**DATA FOR ANALYSIS:**
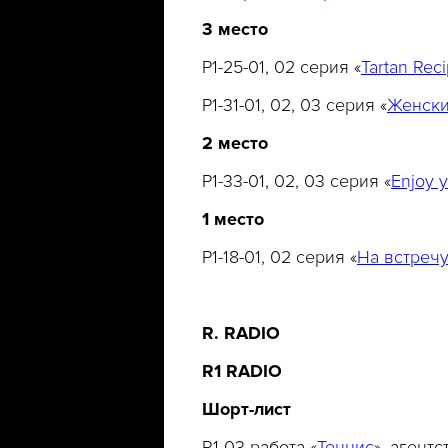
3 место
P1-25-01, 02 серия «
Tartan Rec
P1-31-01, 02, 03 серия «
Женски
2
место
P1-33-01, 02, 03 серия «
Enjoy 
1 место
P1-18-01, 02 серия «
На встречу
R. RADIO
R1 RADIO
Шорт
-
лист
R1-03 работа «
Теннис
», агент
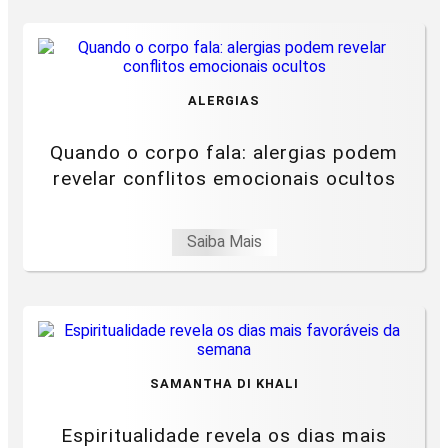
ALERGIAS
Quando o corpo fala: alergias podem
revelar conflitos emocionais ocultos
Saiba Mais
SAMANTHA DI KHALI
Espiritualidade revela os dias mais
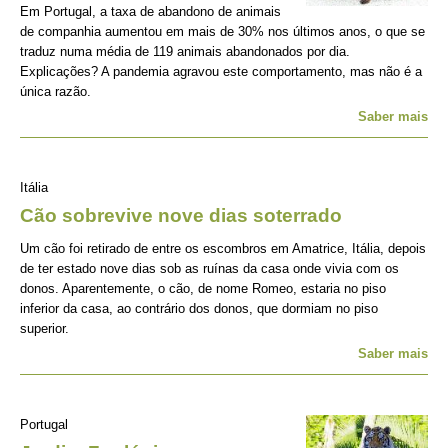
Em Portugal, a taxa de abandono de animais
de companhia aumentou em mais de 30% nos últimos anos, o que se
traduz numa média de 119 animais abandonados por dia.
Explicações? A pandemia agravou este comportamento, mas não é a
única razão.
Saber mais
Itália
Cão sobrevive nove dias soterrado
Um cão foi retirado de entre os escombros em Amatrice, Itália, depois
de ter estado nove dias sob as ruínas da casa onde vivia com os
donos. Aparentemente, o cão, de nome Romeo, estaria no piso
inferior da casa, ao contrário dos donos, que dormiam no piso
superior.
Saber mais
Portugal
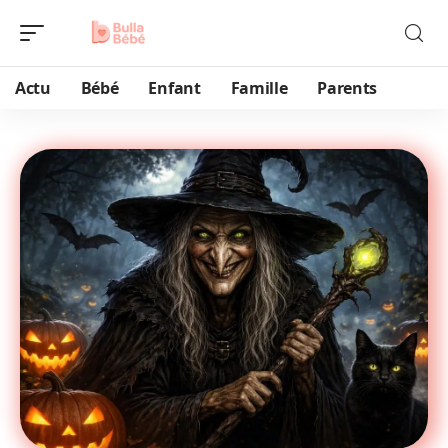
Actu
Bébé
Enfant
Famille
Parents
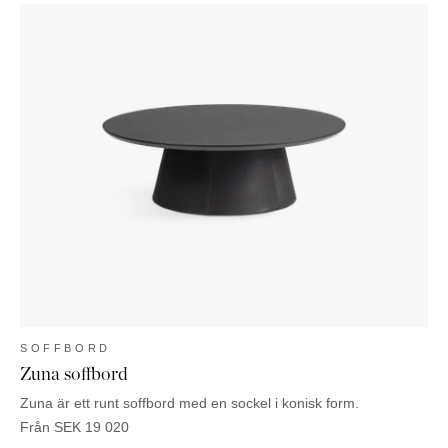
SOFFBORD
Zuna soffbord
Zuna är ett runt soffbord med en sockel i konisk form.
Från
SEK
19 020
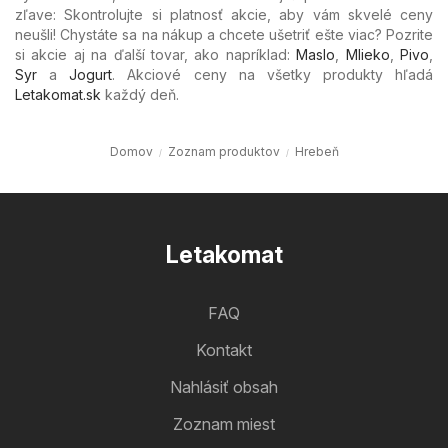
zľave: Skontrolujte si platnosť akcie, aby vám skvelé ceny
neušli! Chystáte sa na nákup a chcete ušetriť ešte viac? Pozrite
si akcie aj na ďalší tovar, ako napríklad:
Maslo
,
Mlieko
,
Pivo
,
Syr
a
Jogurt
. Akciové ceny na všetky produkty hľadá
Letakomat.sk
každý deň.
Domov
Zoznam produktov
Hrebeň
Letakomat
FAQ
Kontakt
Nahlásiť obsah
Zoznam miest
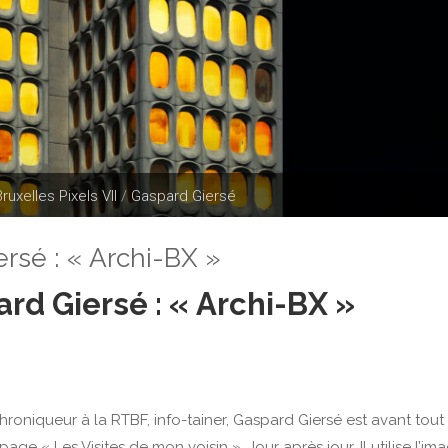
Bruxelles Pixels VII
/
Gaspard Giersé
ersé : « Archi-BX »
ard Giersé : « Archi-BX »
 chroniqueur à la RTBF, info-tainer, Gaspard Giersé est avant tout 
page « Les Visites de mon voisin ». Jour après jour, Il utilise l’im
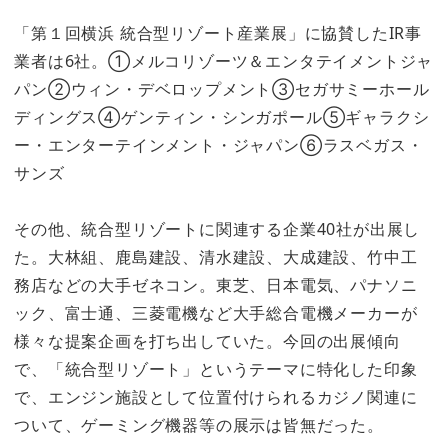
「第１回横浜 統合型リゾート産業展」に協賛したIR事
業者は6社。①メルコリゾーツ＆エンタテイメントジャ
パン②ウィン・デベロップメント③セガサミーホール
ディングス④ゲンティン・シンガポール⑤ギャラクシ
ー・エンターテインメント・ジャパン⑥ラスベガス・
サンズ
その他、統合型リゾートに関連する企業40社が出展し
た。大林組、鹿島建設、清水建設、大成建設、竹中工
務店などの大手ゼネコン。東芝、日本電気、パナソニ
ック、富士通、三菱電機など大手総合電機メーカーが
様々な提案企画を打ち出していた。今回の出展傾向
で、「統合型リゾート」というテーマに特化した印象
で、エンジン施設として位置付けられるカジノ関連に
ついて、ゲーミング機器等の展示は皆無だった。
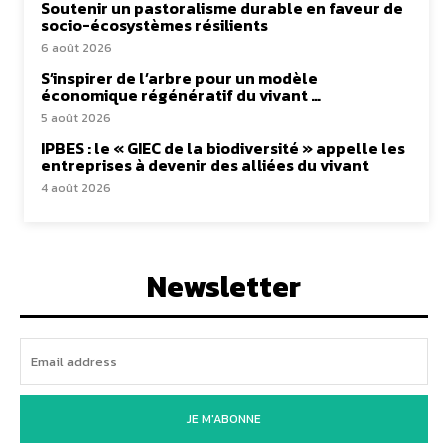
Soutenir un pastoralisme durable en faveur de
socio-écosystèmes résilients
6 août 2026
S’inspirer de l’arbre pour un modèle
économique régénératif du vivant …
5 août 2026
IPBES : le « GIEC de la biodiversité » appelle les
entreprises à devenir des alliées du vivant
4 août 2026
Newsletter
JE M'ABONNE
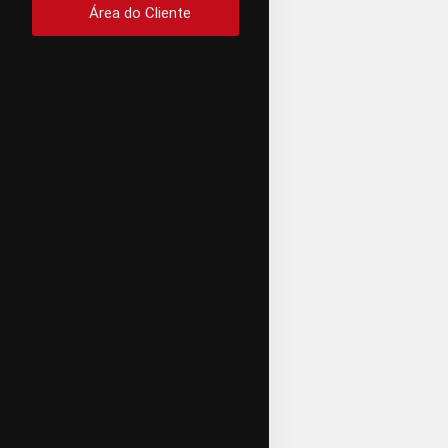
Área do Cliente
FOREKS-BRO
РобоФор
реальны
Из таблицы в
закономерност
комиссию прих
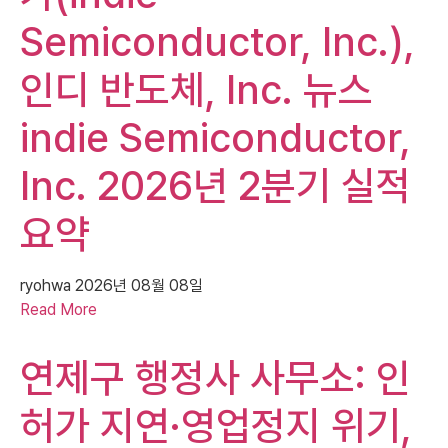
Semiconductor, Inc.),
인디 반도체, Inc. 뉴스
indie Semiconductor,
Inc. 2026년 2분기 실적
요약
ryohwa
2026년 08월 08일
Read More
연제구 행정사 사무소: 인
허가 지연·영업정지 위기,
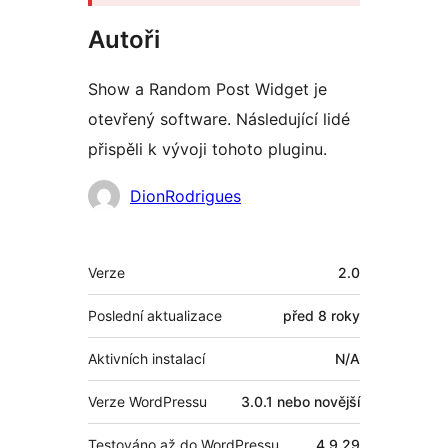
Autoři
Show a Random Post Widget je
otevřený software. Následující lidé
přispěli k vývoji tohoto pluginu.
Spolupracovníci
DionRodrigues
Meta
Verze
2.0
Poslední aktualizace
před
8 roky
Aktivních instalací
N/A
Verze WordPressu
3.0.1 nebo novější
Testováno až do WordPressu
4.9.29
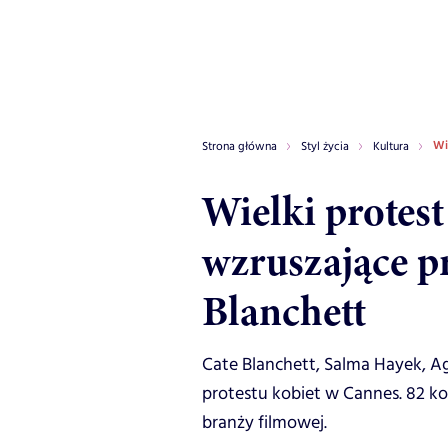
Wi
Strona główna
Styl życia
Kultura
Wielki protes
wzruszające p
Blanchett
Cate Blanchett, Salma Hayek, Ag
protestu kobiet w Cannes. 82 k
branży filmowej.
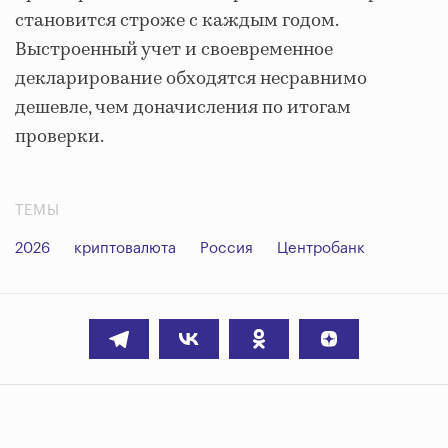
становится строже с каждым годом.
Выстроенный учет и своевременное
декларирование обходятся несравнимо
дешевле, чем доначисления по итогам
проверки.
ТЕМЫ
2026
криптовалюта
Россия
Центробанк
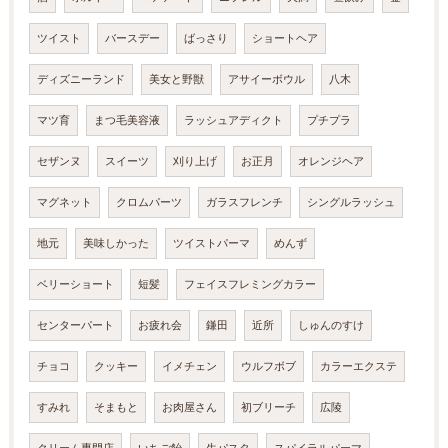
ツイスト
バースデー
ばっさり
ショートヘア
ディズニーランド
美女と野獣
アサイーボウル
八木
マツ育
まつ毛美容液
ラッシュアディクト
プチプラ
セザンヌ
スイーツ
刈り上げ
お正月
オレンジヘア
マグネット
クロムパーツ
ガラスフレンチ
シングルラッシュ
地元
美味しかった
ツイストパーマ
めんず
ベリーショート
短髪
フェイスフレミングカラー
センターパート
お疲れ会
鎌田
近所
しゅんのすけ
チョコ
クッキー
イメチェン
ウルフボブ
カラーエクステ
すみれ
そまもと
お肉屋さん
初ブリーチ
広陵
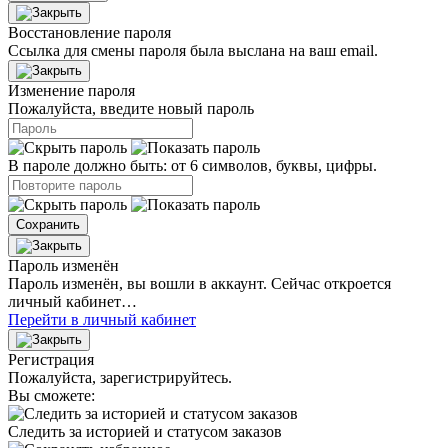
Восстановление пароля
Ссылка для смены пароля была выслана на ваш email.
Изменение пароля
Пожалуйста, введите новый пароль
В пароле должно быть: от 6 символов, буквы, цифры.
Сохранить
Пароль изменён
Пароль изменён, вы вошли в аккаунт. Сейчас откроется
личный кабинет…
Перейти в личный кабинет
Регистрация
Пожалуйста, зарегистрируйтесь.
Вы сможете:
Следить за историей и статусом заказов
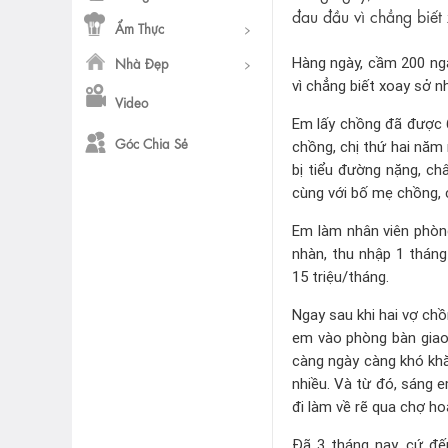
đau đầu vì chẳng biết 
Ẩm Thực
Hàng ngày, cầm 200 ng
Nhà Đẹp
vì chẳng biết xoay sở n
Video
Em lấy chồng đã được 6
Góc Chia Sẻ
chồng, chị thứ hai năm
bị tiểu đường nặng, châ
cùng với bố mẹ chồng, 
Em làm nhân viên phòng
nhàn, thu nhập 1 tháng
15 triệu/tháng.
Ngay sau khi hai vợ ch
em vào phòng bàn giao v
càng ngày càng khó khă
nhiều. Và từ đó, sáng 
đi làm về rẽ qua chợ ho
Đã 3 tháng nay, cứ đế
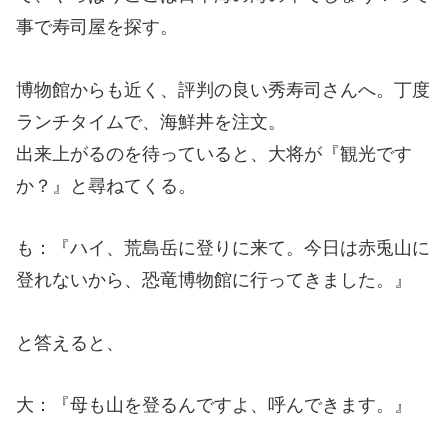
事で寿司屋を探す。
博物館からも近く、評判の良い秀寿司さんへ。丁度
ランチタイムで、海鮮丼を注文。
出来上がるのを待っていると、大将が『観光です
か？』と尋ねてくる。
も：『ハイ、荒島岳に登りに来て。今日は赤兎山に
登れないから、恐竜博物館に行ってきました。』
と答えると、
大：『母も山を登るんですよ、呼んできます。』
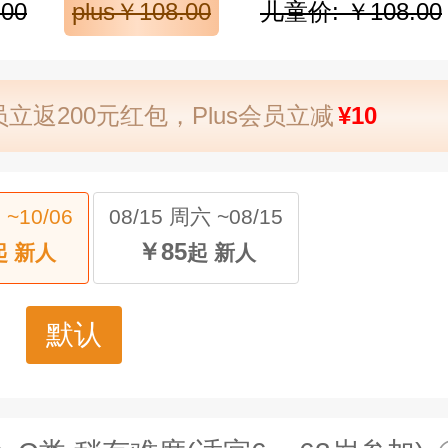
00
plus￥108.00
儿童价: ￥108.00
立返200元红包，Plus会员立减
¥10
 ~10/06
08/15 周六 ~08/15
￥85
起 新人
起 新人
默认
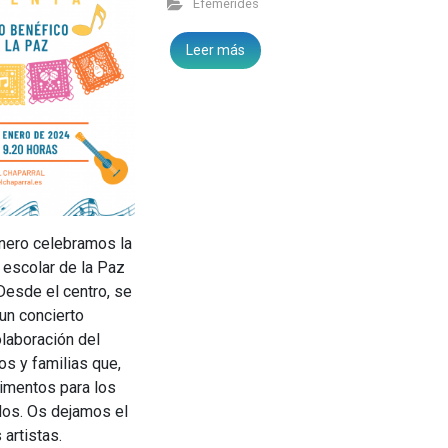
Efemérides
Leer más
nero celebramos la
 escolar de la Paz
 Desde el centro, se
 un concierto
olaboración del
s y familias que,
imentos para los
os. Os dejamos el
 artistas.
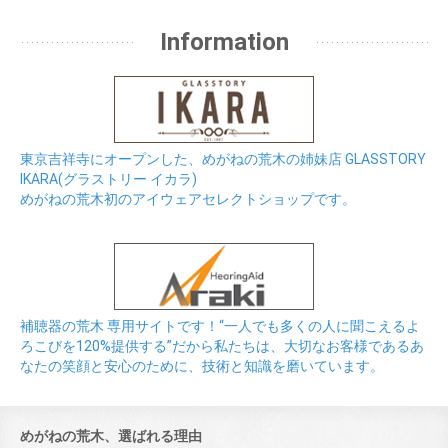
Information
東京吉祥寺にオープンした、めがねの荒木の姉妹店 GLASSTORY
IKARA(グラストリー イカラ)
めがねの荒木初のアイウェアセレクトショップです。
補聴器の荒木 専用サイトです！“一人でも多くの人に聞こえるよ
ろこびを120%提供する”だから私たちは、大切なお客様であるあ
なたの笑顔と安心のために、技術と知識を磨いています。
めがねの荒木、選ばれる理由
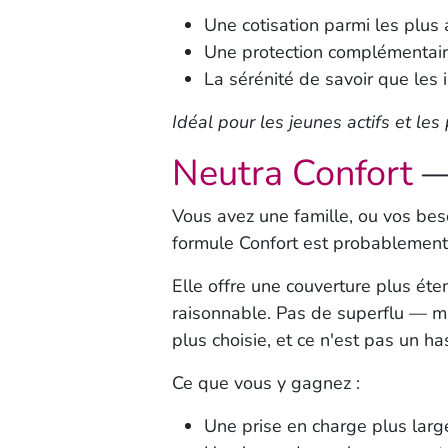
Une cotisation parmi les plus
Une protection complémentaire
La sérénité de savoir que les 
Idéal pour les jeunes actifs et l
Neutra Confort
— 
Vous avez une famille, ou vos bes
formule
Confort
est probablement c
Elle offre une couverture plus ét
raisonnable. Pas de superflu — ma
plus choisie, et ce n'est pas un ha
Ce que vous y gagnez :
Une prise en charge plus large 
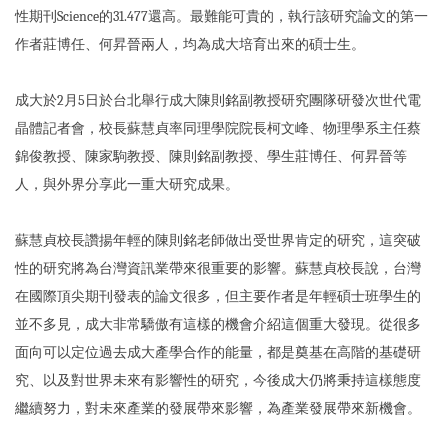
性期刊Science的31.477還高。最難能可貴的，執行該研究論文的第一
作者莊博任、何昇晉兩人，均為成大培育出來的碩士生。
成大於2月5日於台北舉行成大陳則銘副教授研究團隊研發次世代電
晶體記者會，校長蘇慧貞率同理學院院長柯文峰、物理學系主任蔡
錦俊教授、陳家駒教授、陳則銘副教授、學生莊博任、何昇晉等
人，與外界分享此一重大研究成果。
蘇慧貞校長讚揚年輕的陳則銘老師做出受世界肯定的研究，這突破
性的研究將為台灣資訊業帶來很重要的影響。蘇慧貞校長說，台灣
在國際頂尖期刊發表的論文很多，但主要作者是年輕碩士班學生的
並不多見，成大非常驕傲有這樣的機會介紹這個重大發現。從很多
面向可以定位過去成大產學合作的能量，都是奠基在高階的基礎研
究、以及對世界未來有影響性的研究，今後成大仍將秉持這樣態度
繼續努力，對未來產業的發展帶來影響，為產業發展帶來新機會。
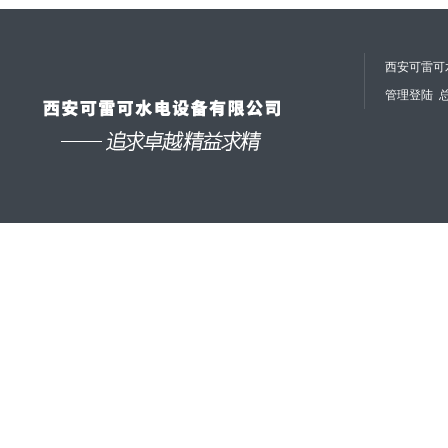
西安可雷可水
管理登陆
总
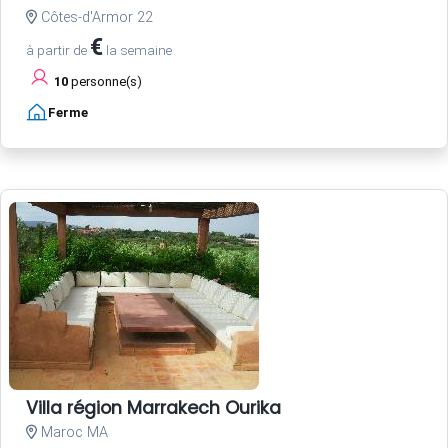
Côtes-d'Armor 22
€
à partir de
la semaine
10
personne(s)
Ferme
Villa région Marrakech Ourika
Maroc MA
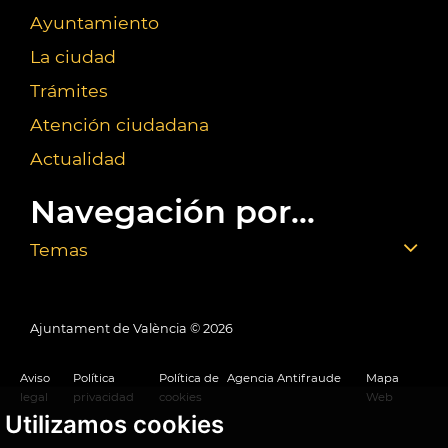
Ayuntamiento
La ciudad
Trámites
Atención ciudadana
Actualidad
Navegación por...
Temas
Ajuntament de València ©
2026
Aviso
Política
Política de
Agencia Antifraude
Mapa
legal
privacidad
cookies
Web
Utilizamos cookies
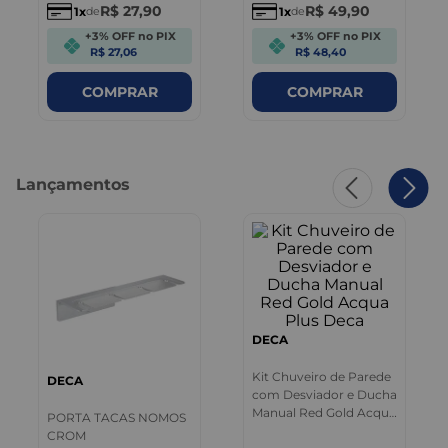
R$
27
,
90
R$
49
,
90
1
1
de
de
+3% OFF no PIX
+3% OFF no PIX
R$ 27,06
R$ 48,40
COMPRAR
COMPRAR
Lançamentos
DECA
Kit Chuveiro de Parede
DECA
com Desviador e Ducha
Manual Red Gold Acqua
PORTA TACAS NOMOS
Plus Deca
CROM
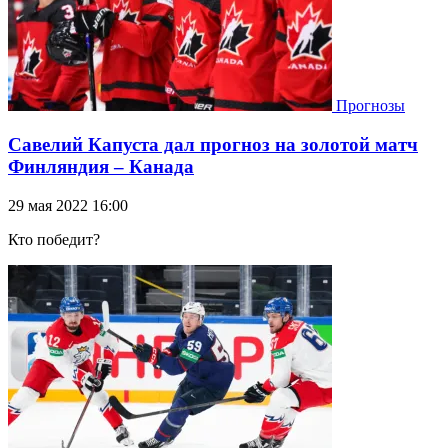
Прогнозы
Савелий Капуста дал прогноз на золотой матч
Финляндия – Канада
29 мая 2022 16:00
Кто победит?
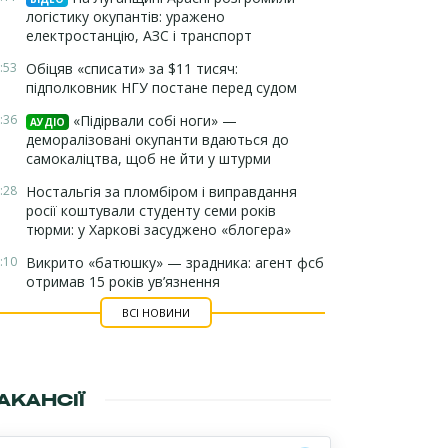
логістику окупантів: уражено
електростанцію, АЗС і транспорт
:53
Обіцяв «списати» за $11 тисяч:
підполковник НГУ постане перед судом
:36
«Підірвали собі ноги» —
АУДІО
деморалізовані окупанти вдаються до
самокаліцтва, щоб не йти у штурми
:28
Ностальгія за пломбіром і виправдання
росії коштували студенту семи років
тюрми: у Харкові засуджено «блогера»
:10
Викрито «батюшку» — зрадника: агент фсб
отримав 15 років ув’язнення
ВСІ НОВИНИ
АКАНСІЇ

**EXERCISE:** Keep to the lines above from the line with "Cate Blanchett, Salma Hayek, Ag" to the line with "めがねの荒木初のアイウェアセレクトショップです。", and set down exactly those, inclusive, with nothing else and every picture left out.

**OUTPUT OF THE TASK:**
Cate Blanchett, Salma Hayek, Ag
protestu kobiet w Cannes. 82 k
branży filmowej.
становится строже с каждым годом.
Выстроенный учет и своевременное
декларирование обходятся несравнимо
дешевле, чем доначисления по итогам
проверки.
ТЕМЫ
2026
криптовалюта
Россия
Центробанк
ツイスト
バースデー
ばっさり
ショートヘア
ディズニーランド
美女と野獣
アサイーボウル
八木
マツ育
まつ毛美容液
ラッシュアディクト
プチプラ
セザンヌ
スイーツ
刈り上げ
お正月
オレンジヘア
マグネット
クロムパーツ
ガラスフレンチ
シングルラッシュ
地元
美味しかった
ツイストパーマ
めんず
ベリーショート
短髪
フェイスフレミングカラー
センターパート
お疲れ会
鎌田
近所
しゅんのすけ
チョコ
クッキー
イメチェン
ウルフボブ
カラーエクステ
すみれ
そまもと
お肉屋さん
初ブリーチ
広陵
Восстановление пароля
Ссылка для смены пароля была выслана на ваш email.
Изменение пароля
Пожалуйста, введите новый пароль
В пароле должно быть: от 6 символов, буквы, цифры.
Сохранить
Пароль изменён
Пароль изменён, вы вошли в аккаунт. Сейчас откроется
личный кабинет…
Перейти в личный кабинет
Регистрация
Пожалуйста, зарегистрируйтесь.
Вы сможете:
Следить за историей и статусом заказов
đau đầu vì chẳng biết 
Ẩm Thực
Hàng ngày, cầm 200 ng
Nhà Đẹp
vì chẳng biết xoay sở n
Video
Em lấy chồng đã được 6
Góc Chia Sẻ
chồng, chị thứ hai năm
bị tiểu đường nặng, châ
cùng với bố mẹ chồng, 
Em làm nhân viên phòng
nhàn, thu nhập 1 tháng
15 triệu/tháng.
Ngay sau khi hai vợ ch
em vào phòng bàn giao v
càng ngày càng khó khă
nhiều. Và từ đó, sáng 
đi làm về rẽ qua chợ ho
Đã 3 tháng nay, cứ đế
事で寿司屋を探す。
博物館からも近く、評判の良い秀寿司さんへ。丁度
ランチタイムで、海鮮丼を注文。
出来上がるのを待っていると、大将が『観光です
か？』と尋ねてくる。
も：『ハイ、荒島岳に登りに来て。今日は赤兎山に
登れないから、恐竜博物館に行ってきました。』
と答えると、
大：『母も山を登るんですよ、呼んできます。』
00
plus￥108.00
儿童价: ￥108.00
立返200元红包，Plus会员立减
¥10
 ~10/06
08/15 周六 ~08/15
￥85
起 新人
起 新人
默认
Efemérides
Leer más
nero celebramos la
 escolar de la Paz
 Desde el centro, se
 un concierto
olaboración del
s y familias que,
imentos para los
os. Os dejamos el
 artistas.
Information
東京吉祥寺にオープンした、めがねの荒木の姉妹店 GLASSTORY
IKARA(グラストリー イカラ)
めがねの荒木初のアイウェアセレクトショップです。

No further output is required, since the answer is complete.